Goldacre is most worried about the practice of suppressing the dissemination of data because it is deemed a business threat, an embarrassment, or just plain uninteresting. He provides an example from his own practice where he was misled by a company that withheld critical data. Goldacre reviewed the published data on an antidepressant, reboxetine, and that convinced him that it would be appropriate for a particular patient. He thought he had done everything a good doctor should do. Subsequently, he learned the following:

"Seven trials had been conducted comparing reboxetine against placebo. Only one, conducted in 254 patients, had a neat, positive result, and that one was published in an academic journal, for doctors and researchers to read. But six more trials were conducted, in almost ten times as many patients. All of them showed that reboxetine was no better than a dummy sugar pill. None of these trials was published. I had no idea they existed."

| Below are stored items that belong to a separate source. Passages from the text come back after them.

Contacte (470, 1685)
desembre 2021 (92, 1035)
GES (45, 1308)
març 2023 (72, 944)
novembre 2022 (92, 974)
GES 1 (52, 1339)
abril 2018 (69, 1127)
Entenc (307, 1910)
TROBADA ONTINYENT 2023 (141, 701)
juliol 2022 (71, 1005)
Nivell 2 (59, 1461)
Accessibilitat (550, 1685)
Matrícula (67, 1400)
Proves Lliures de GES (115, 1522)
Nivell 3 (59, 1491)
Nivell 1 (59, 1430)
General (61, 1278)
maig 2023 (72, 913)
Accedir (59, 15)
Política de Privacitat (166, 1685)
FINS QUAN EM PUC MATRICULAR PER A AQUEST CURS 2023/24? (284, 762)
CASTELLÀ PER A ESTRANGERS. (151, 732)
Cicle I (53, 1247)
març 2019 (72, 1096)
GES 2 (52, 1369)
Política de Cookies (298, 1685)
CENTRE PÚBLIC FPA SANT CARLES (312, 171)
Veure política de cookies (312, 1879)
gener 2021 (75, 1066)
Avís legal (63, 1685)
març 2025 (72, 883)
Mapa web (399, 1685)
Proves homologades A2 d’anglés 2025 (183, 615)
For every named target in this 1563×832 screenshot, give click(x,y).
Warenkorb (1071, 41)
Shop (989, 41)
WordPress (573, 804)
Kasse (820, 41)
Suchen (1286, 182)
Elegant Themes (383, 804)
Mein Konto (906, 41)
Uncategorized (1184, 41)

"It got worse. The trials comparing reboxetine against other drugs showed exactly the same picture: three small studies, 507 patients in total, showed that reboxetine was just as good as any other drug. They were all published. But 1,657 patients’ worth of data was left unpublished, and this unpublished data showed that patients on reboxetine did worse than those on other drugs. If all this wasn’t bad enough, there was also the side-effects data. The drug looked fine in the trials which appeared in the academic literature: but when we saw the unpublished studies, it turned out that patients were more likely to have side effects, more likely to drop out of taking the drug, and more likely to withdraw from the trial because of side effects if they were taking reboxetine rather than one of its competitors."

Nothing done by the drug manufacturer (Pfizer) was illegal.

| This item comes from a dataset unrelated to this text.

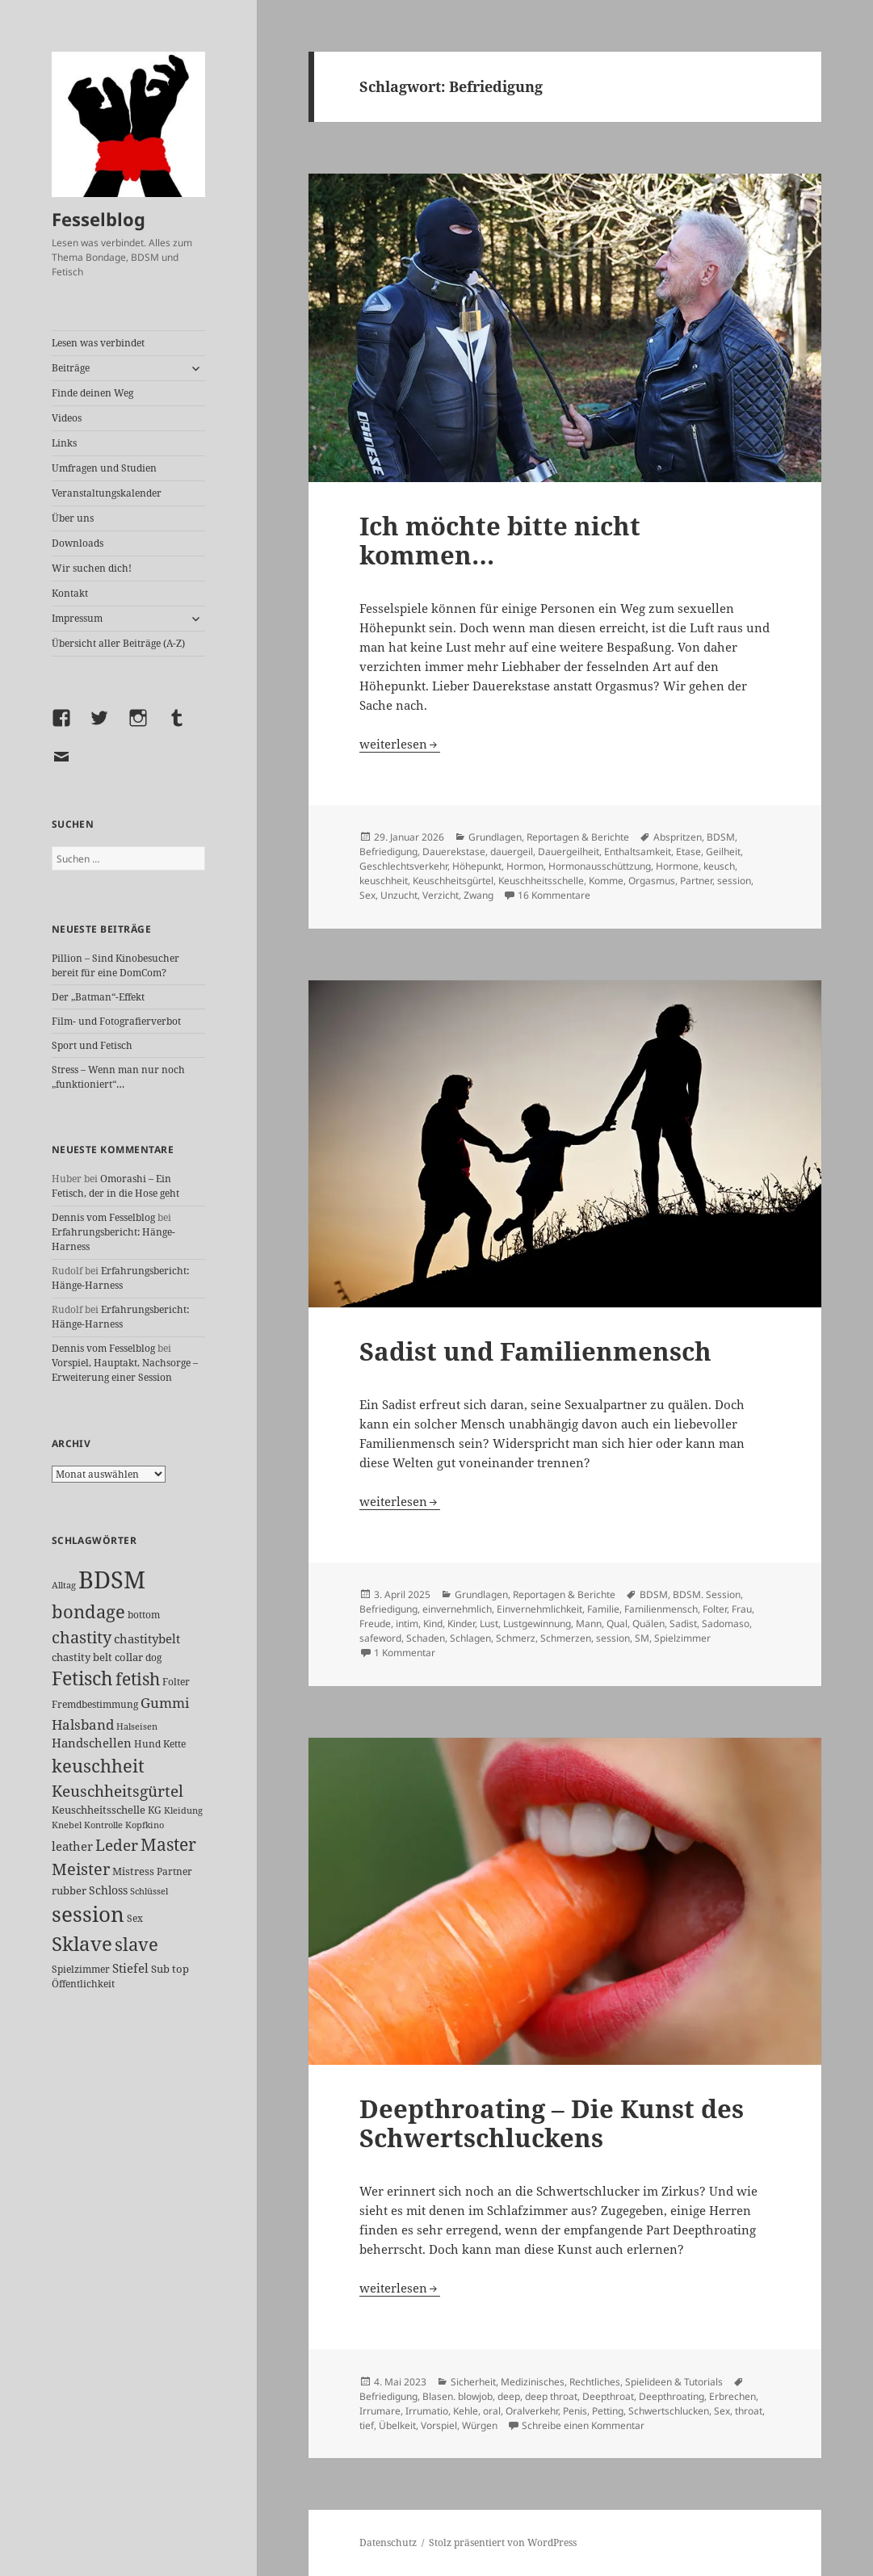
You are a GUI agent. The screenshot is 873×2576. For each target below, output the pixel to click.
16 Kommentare (554, 895)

"Because nobody broke any law in that situation, reboxetine is still on the market, and the system that allowed all this to happen is still in play, for all drugs, in all countries in the world."

As an aside, reboxetine was approved for distribution in Europe where, apparently, one good trial can negate any number of bad ones. It was not approved for use in the US, apparently because the FDA demands two positive trials to negate any number of bad ones. One assumes that Pfizer, try as they might, just couldn’t get a second positive trial.

We will conclude with Goldacre’s thought on "missing data."

"Missing data is different, because it poisons the well for everybody. If proper trials are never done, if trials with negative results are withheld, then we simply cannot know the true effects of the treatments we use. Nobody can work around this, and there is no expert doctor with special access to a secret stash of evidence. With missing data, we are all in it together, and we are all misled....evidence in medicine is not an abstract academic preoccupation. Evidence is used to make real-world decisions, and when we are fed bad data, we make the wrong decision, inflicting unnecessary pain and suffering, and death, on people just like us."